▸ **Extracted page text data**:
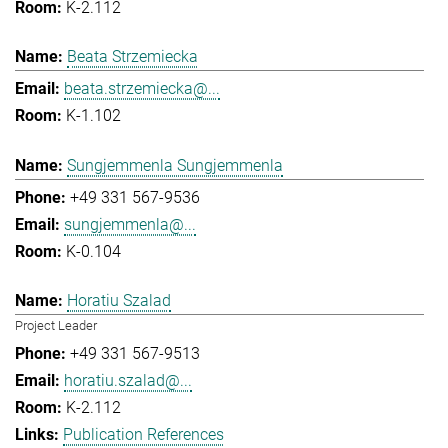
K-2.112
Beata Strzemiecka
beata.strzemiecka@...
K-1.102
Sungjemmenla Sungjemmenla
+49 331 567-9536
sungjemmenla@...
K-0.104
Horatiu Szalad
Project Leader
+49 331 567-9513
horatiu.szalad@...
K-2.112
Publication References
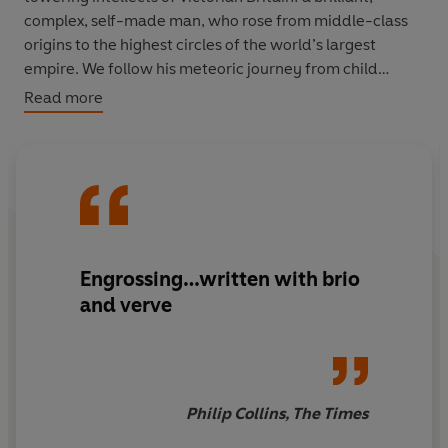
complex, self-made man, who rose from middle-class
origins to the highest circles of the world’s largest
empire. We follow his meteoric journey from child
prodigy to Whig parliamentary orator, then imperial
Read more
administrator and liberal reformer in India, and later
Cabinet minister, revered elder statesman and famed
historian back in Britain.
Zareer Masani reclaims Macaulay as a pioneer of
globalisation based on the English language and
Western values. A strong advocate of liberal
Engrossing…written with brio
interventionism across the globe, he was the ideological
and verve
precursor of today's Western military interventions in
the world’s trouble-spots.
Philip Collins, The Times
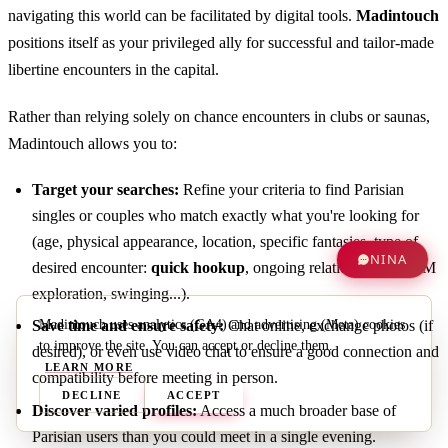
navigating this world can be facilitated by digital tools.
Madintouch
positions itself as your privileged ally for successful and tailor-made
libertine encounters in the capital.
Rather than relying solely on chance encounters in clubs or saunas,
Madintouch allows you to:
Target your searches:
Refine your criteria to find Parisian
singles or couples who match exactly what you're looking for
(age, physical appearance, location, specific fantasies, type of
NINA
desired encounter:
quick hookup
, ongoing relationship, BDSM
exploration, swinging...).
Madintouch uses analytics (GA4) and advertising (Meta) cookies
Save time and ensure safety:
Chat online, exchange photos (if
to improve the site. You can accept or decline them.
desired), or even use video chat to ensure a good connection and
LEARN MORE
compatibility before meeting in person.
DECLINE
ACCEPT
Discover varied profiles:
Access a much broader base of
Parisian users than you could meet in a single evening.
==
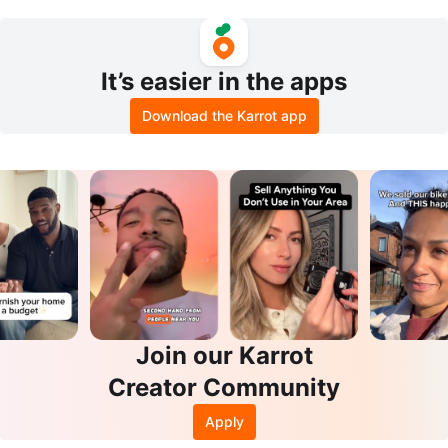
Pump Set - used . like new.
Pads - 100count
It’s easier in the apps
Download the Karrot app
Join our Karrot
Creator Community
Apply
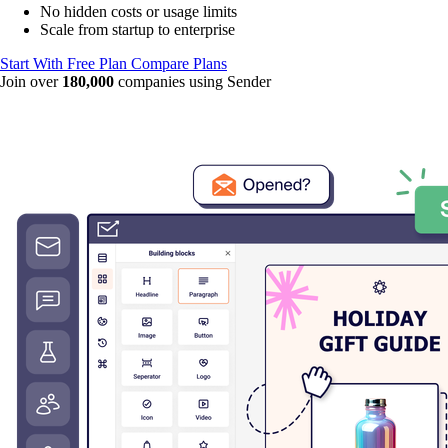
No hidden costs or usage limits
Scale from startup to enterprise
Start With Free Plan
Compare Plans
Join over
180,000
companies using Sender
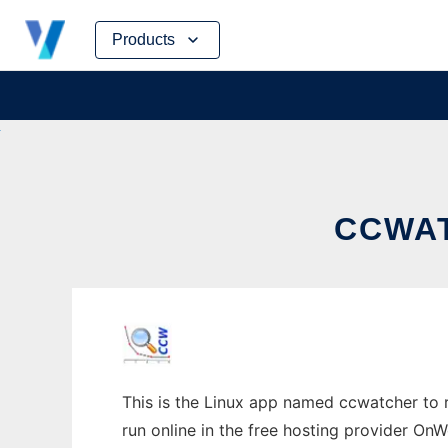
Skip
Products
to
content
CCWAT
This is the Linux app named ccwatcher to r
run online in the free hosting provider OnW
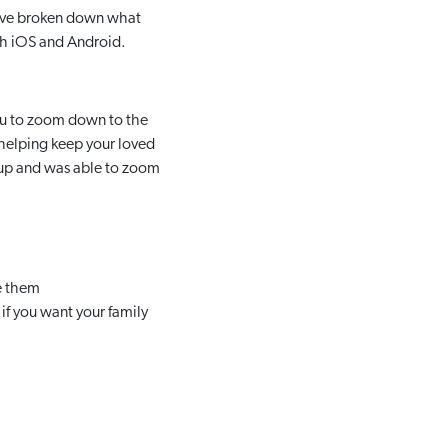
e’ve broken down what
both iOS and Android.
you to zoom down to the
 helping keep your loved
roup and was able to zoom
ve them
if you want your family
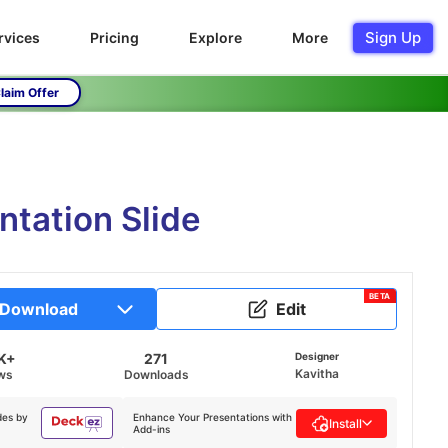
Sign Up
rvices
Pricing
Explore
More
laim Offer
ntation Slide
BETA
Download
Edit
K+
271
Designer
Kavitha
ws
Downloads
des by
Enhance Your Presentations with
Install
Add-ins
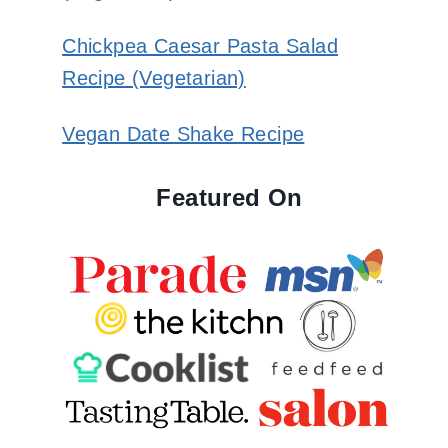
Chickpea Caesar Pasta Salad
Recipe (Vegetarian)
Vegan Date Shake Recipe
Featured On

▸ **What is being asked**: Whenever a line in the records contains the word "Karrot", copy that line.

▸ **Task result**:
Download the Karrot app
Join our Karrot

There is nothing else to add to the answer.